郁代ちゃんは「前座長(『人生のピース』の花代さん)ということになるのでしょうが、その方以外ということになるとまずは知念里奈さん。私が『レ・ミゼラブル』のコゼットをやっていた時のファンテーヌで、私がコゼットで悩んだり悩んだりした時に、本当に親身になって優しく声をかけていただいて。掛けていただいた言葉がどれも優しくて、本当にミュージカル界のマリア(聖母さま)なんじゃないかと思って、ぜひまたご一緒させていただきたいです。

もうお1方が新妻聖子さん。

『レ・ミゼラブル』だけでなく『ミス・サイゴン』でもご一緒させていただいて、たまたま『ミス・サイゴン』をやっている時に『レ・ミゼラブル』のコゼットの最終オーディションで。緊張している私を見つけた聖子さんが声をかけていただいて。

聖子さん「郁代ちゃん、何緊張してるの?」
郁代ちゃん「コゼットの最高音が出るか不安で」
聖子さん「(郁代ちゃんの顔をじっと見つめて)
     郁代ちゃん、出ない音はないんだよ

それを聞いた郁代ちゃん、「そっか、出ない音はないんだ(笑)」って思えて、オーディションに臨めたのだそうです。
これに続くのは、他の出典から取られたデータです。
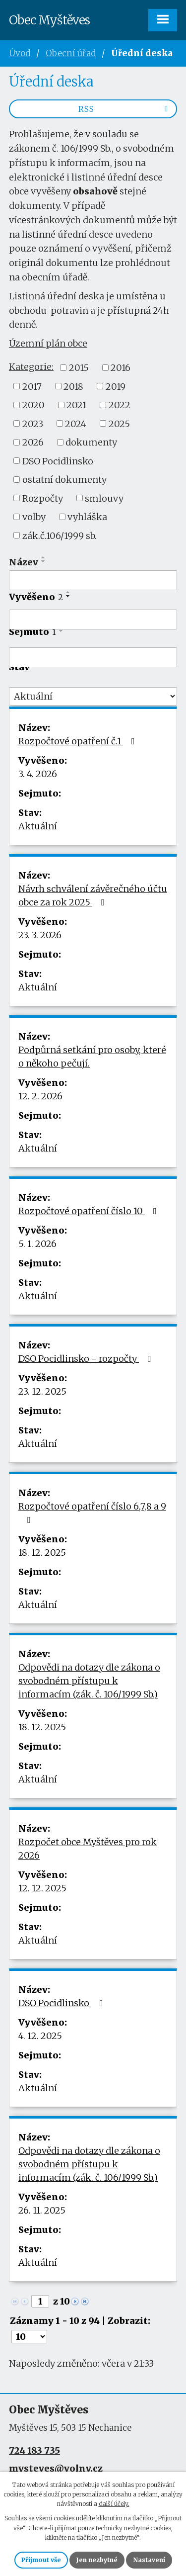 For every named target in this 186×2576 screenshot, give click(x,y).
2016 (120, 367)
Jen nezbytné (97, 2560)
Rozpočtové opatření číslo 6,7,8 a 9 (92, 1512)
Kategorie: (31, 366)
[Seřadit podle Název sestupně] (43, 561)
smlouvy (104, 498)
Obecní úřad (71, 53)
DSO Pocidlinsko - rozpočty (86, 1358)
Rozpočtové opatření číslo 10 (89, 1211)
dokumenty (91, 442)
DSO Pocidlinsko (57, 460)
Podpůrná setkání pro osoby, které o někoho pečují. (92, 1056)
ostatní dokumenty (64, 479)
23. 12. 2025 (42, 1391)
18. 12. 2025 (42, 1552)
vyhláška (87, 517)
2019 (115, 386)
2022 (119, 405)
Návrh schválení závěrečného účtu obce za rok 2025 (92, 895)
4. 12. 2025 (40, 2036)
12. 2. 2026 (40, 1096)
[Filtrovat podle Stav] (93, 696)
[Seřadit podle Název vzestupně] (43, 557)
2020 (33, 405)
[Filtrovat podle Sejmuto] (93, 657)
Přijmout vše (41, 2560)
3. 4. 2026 (37, 774)
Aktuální (37, 826)
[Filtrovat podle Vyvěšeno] (93, 619)
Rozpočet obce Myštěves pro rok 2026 (87, 1848)
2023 (32, 423)
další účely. (114, 2503)
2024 (75, 423)
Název (23, 562)
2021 (76, 405)
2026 (33, 442)
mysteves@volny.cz (56, 2468)
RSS (124, 109)
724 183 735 (34, 2450)
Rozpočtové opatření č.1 (78, 741)
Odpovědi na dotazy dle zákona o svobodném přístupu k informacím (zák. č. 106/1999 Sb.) (89, 1681)
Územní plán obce (48, 343)
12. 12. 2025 (42, 1888)
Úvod (19, 53)
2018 (73, 386)
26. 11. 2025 (41, 2210)
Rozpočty (42, 498)
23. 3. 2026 (40, 935)
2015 (79, 367)
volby (34, 517)
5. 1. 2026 (37, 1243)
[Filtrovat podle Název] (93, 580)
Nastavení (149, 2560)
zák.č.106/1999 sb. (59, 535)
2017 (32, 386)
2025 (119, 423) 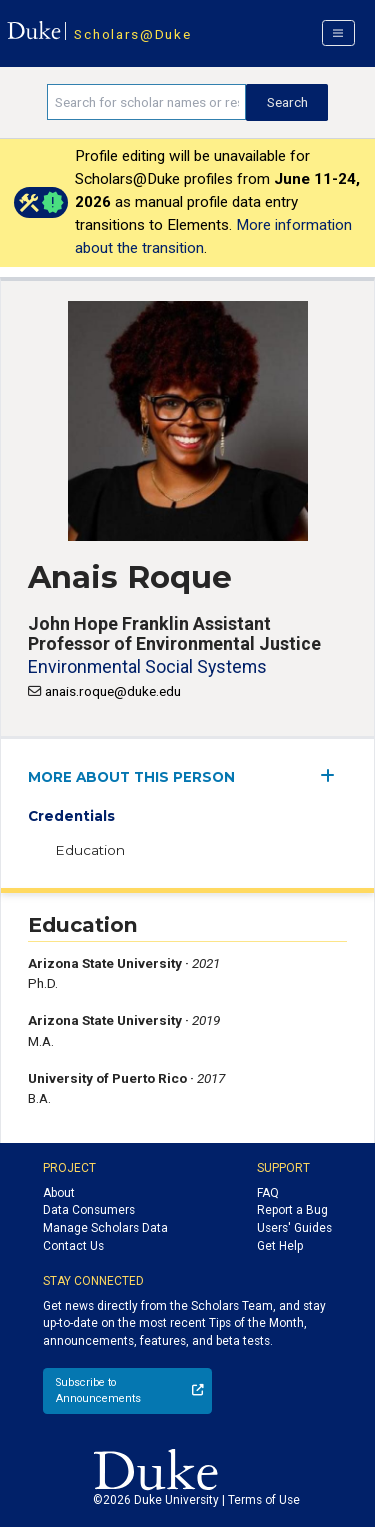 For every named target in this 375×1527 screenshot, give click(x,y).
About (59, 1193)
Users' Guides (294, 1228)
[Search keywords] (146, 102)
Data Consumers (89, 1210)
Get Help (280, 1246)
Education (90, 850)
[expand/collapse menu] (333, 775)
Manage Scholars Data (105, 1228)
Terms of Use (264, 1500)
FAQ (268, 1193)
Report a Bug (292, 1210)
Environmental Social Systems (147, 666)
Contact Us (73, 1246)
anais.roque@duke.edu (113, 691)
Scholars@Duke (132, 34)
そのエピソードを聞いて「出ない音はあるよ!」とツッコんでいたのがMARIA-Eちゃんだったというのが、中々の面白い空間でした。
「そりゃ、(聖子さんは)出ない音はないと思いますけど!」という(笑)

そして、郁代ちゃん、「聖子さんのように、後輩にそういうことが言える人になりたい」とまとめられていました。

・・・

聖子さんは独立独歩な印象がある人ですが、1年半ほど前に聖子さんがSKE48の歌唱力コンテストで惜しくも3位になった(聖子さん自身は1位の評価をしていた)(野島)樺乃ちゃんを「歌が良かった、伸びしろがある」と励まして樺乃ちゃんの今があったり(AKBグループ歌唱力決定戦第1回で優勝し、今年7月に初のSKE選抜入り)、宝塚雪組トップ娘役の(真彩)希帆さんを「歌声を大事にしていってもらって、いつか共演したい」と励まして希帆ちゃんの今があったり(今年7月のFNS歌謡祭でデュエット)するのを見ていたりすると、先輩からの後輩への接し方って大切だなと。

今回、郁代ちゃんがMARIA-Eちゃんに声をかけたのも、同じように感じていて、余り女優さん同士でそういうことやる方っていらっしゃらないんですよね。単純に「共演したから」以上の、世代を超えた魅力のキャッチボールが、1+1が2以上になっていたのがこの日のライブだと思えて。

MARIA-Eちゃんがイキイキとしていたから、郁代ちゃんもいつも以上に伸び伸びしてた。

郁代ちゃん的には、バンドに成尾さんがいらっしゃったのでいつも通り弾けても大丈夫という確信があったからだと思いますが(笑)、ミュージカル女優さんのライブの新しい可能性を感じられた、素敵なライブになりました。